Assistant Superintendent Bonnie Lehet discussed the difficulties of Cochrane’s job, particularly as compared to that of other staff members. “The job of the supervisor, I think, is very complex. Teachers deal with students, but superintendents deal with everybody, … so it’s difficult,” she said. “I’m trying to help him see things that he doesn’t already see. He might have [historical] questions, [and] I have a sense of the progression.”

John Anagbo, the supervisor of language arts at PHS, is also softening the transition for Cochrane with the help of Reynold Forman, supervisor of language arts for Pre-K–8. “He’s listening to us and asking questions, which I think is a very wonderful thing for any leader,” Anagbo said. “We have our vision that we are trying to bring to him, but we don’t want to bring everything out at once, so we’ll lay those things out at the appropriate time.”

Throughout his transition, Cochrane has been trying to absorb as much information as possible from the people he meets. “My days are filled with meeting lots and lots of different people, having great conversations, learning a lot about this district and the vision that people have for it, what they’d like to see happen—and then occasionally watching the Weather Channel,” he said.

Although Cochrane is making efforts to acquaint himself with the school district, the Princeton University alumnus was already familiar with the Princeton area prior to his superintendency. Previously, he worked at the university as an admissions officer and as assistant dean of students. This prior familiarity with the town was taken into consideration in the application process.

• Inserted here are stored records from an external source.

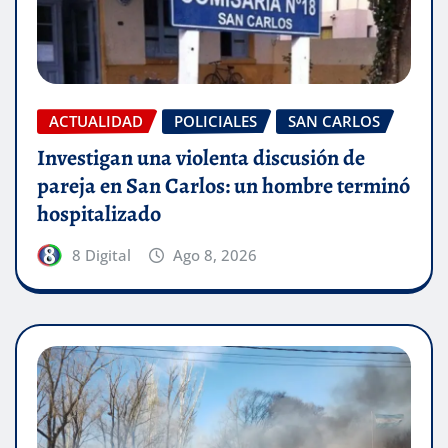
ACTUALIDAD
POLICIALES
SAN CARLOS
Investigan una violenta discusión de
pareja en San Carlos: un hombre terminó
hospitalizado
8 Digital
Ago 8, 2026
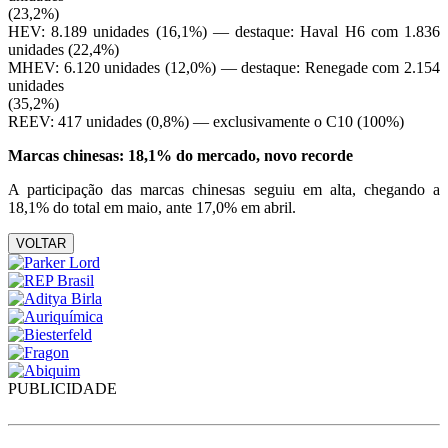
(23,2%)
HEV: 8.189 unidades (16,1%) — destaque: Haval H6 com 1.836
unidades (22,4%)
MHEV: 6.120 unidades (12,0%) — destaque: Renegade com 2.154
unidades
(35,2%)
REEV: 417 unidades (0,8%) — exclusivamente o C10 (100%)
Marcas chinesas: 18,1% do mercado, novo recorde
A participação das marcas chinesas seguiu em alta, chegando a
18,1% do total em maio, ante 17,0% em abril.
VOLTAR
PUBLICIDADE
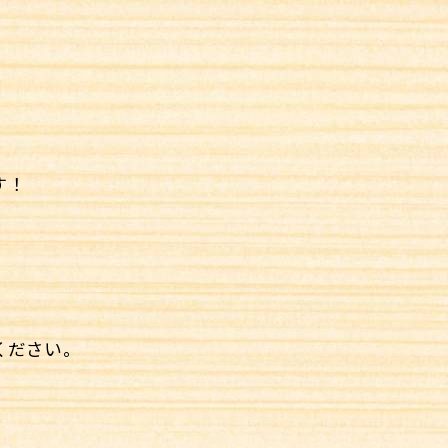
す！
。
ください。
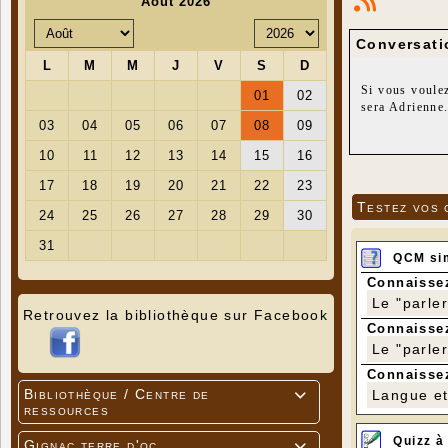
Conversati
Si vous voulez
sera Adrienne
Testez vos 
QCM si
Connaissez
Le "parle
Retrouvez la bibliothèque sur Facebook
Connaissez
Le "parle
Connaissez
Bibliothèque / Centre de
Langue et 

ressources
Quizz à
Gignac terre d'oc

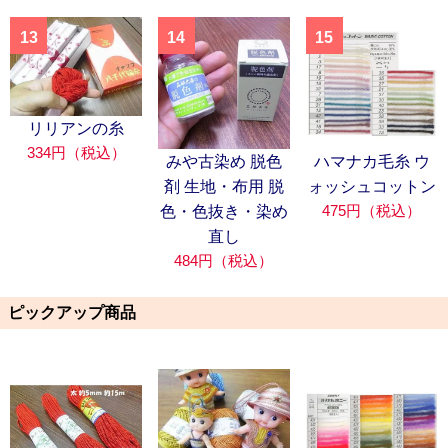
13
14
15
リリアンの糸
334円（税込）
みや古染め 脱色
ハマナカ毛糸 ウ
剤 生地・布用 脱
ォッシュコットン
475円（税込）
色・色抜き・染め
直し
484円（税込）
ピックアップ商品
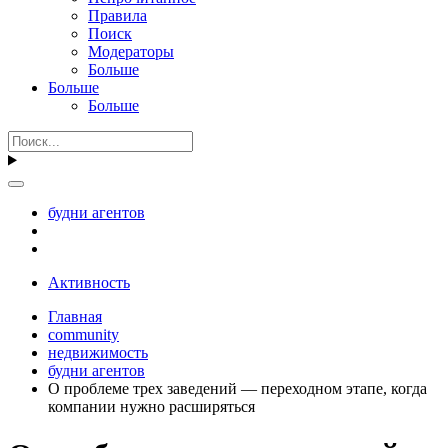
Правила
Поиск
Модераторы
Больше
Больше
Больше
будни агентов
Активность
Главная
community
недвижимость
будни агентов
О проблеме трех заведений — переходном этапе, когда
компании нужно расширяться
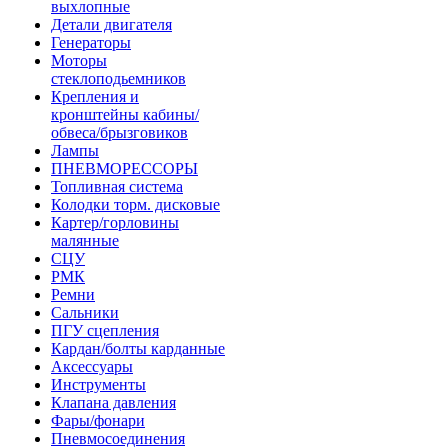
выхлопные
Детали двигателя
Генераторы
Моторы
стеклоподьемников
Крепления и
кронштейны кабины/
обвеса/брызговиков
Лампы
ПНЕВМОРЕССОРЫ
Топливная система
Колодки торм. дисковые
Картер/горловины
малянные
СЦУ
РМК
Ремни
Сальники
ПГУ сцепления
Кардан/болты карданные
Аксессуары
Инструменты
Клапана давления
Фары/фонари
Пневмосоединения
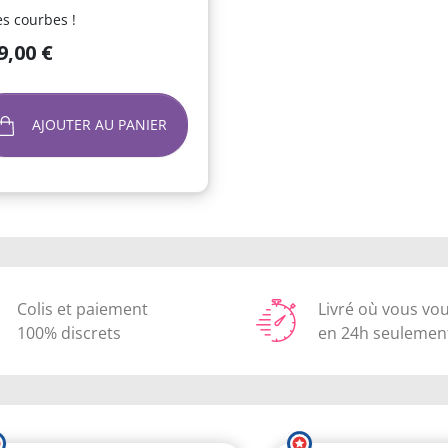
ies courbes !
(1 avis)
9,00 €
AJOUTER AU PANIER
Colis et paiement
Livré où vous vo
100% discrets
en 24h seulemen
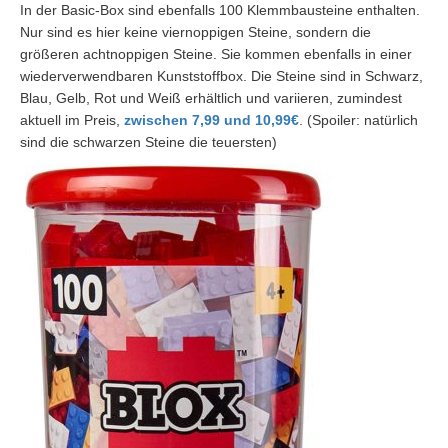
In der Basic-
Box sind ebenfalls 100 Klemmbausteine enthalten.
Nur sind es hier keine viernoppigen Steine, sondern die
größeren achtnoppigen Steine. Sie kommen ebenfalls in einer
wiederverwendbaren Kunststoffbox. Die Steine sind in Schwarz,
Blau, Gelb, Rot und Weiß erhältlich und variieren, zumindest
aktuell im Preis,
zwischen 7,99 und 10,99€
. (Spoiler: natürlich
sind die schwarzen Steine die teuersten)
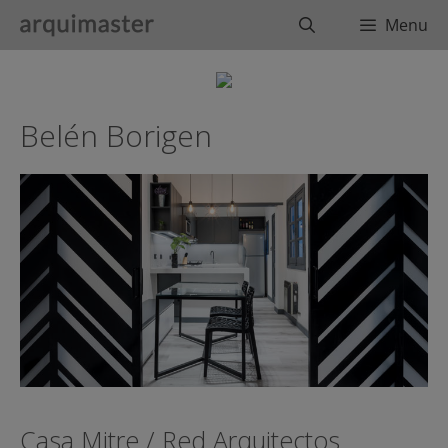
Saltar
Buscar
Menu
al
contenido
Belén Borigen
Casa Mitre / Red Arquitectos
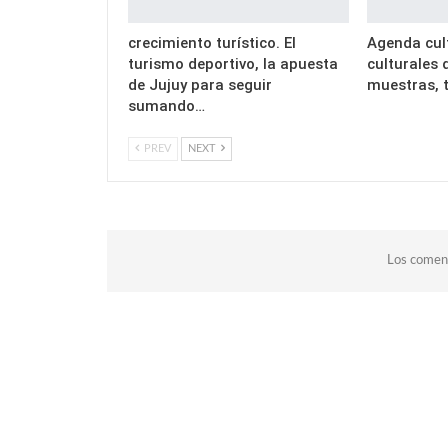
crecimiento turístico. El
Agenda cult
turismo deportivo, la apuesta
culturales
de Jujuy para seguir
muestras, t
sumando…
PREV
NEXT
Los coment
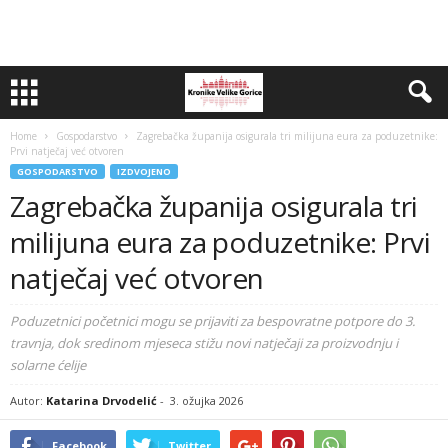
Home
Gospodarstvo
Zagrebačka županija osigurala tri milijuna eura za poduzetnike:
Prvi natječaj već otvoren
GOSPODARSTVO
IZDVOJENO
Zagrebačka županija osigurala tri
milijuna eura za poduzetnike: Prvi
natječaj već otvoren
Poduzetnici početnici mogu se prijaviti za bespovratne potpore do 3.
travnja, dok sredinom mjeseca stižu novi natječaji za proizvodnju i
solarne ćelije
Autor:
Katarina Drvodelić
-
3. ožujka 2026
Facebook
Twitter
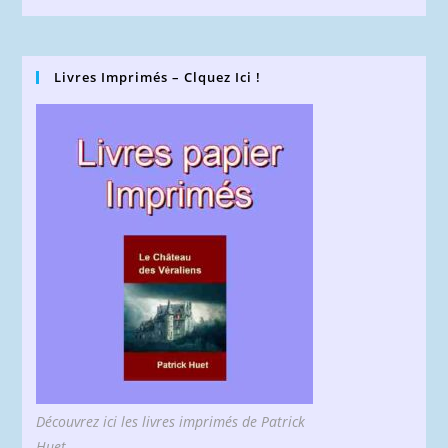
Livres Imprimés – Clquez Ici !
Découvrez ici les livres imprimés de Patrick
Huet.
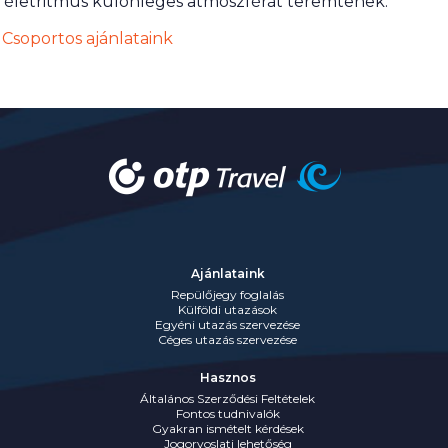
életritmus különleges atmoszférát teremtenek.
Csoportos ajánlataink
Ajánlataink
Repülőjegy foglalás
Külföldi utazások
Egyéni utazás szervezése
Céges utazás szervezése
Hasznos
Általános Szerződési Feltételek
Fontos tudnivalók
Gyakran ismételt kérdések
Jogorvoslati lehetőség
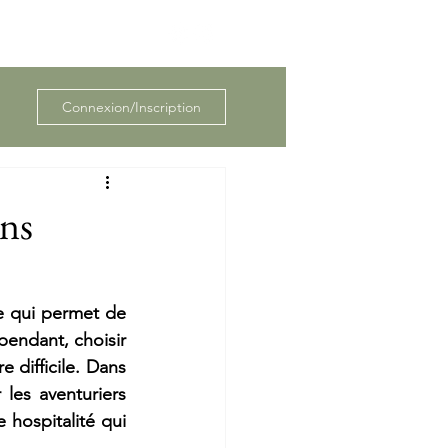
Connexion/Inscription
ons
e qui permet de 
endant, choisir 
 difficile. Dans 
les aventuriers 
 hospitalité qui 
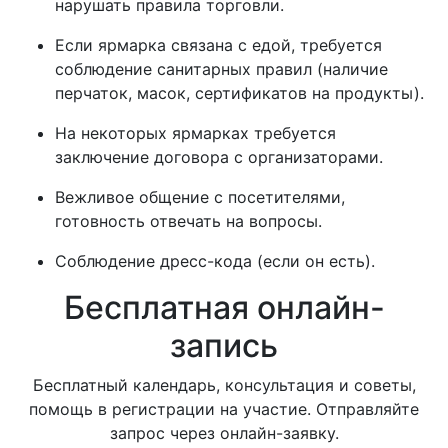
нарушать правила торговли.
Если ярмарка связана с едой, требуется
соблюдение санитарных правил (наличие
перчаток, масок, сертификатов на продукты).
На некоторых ярмарках требуется
заключение договора с организаторами.
Вежливое общение с посетителями,
готовность отвечать на вопросы.
Соблюдение дресс-кода (если он есть).
Бесплатная онлайн-
запись
Бесплатный календарь, консультация и советы,
помощь в регистрации на участие. Отправляйте
запрос через онлайн-заявку.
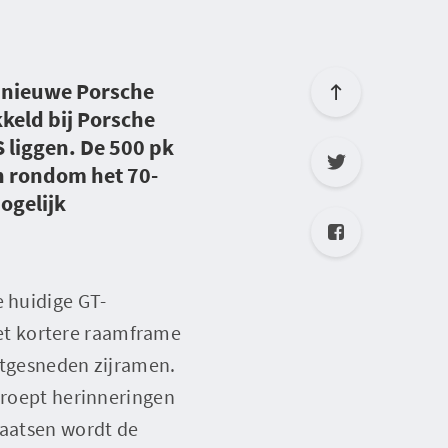
e nieuwe Porsche
keld bij Porsche
 liggen. De 500 pk
en rondom het 70-
ogelijk
e huidige GT-
et kortere raamframe
itgesneden zijramen.
’ roept herinneringen
laatsen wordt de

“The fact that Mr. Cochrane was living here, … had attended the university, [and has] strong ties to the Princeton community was certainly a plus,” Quinn said.

Quinn said that Cochrane was quickly identified as a potential candidate for the new superintendent position. Cochrane was one of over 50 applicants, and his appointment was officially confirmed in early October.

“It became apparent early [on] … that Mr. Cochrane was the standout in a strong field [of applicants] … due to his experience, his keen intellect, his thoughtfulness, [and] communication style,” said Quinn.

Lehet elaborated on Cochrane’s qualities, particularly his intellect. “The word that I would use [to describe Cochrane] is brilliant,” said Lehet. “He is able to make a connection and … put the pieces of the puzzle together.”

Snyder reflected on the Board members’ search process for a new superintendent. “I think [their] work has paid off, in that Mr. Cochrane is a good fit for the district, his thinking and his ideas don’t seem to be drastically different [from those of former Superintendent Judith A. Wilson, and] he came in with knowledge of the district, which I think has made the adjustment easier for him,” he said.

So far, Cochrane is feeling positive about his first few weeks as superintendent and is looking forward to everything else that is to come. “I feel like I really am getting a feel for the district. I’m looking forward to having more of those conversations with students, so that’s the important piece for me right now,” he said. “My plan is to … meet with the Board and … sort of craft a vision for the next steps and for the future of the school district. So that part has been wonderful.”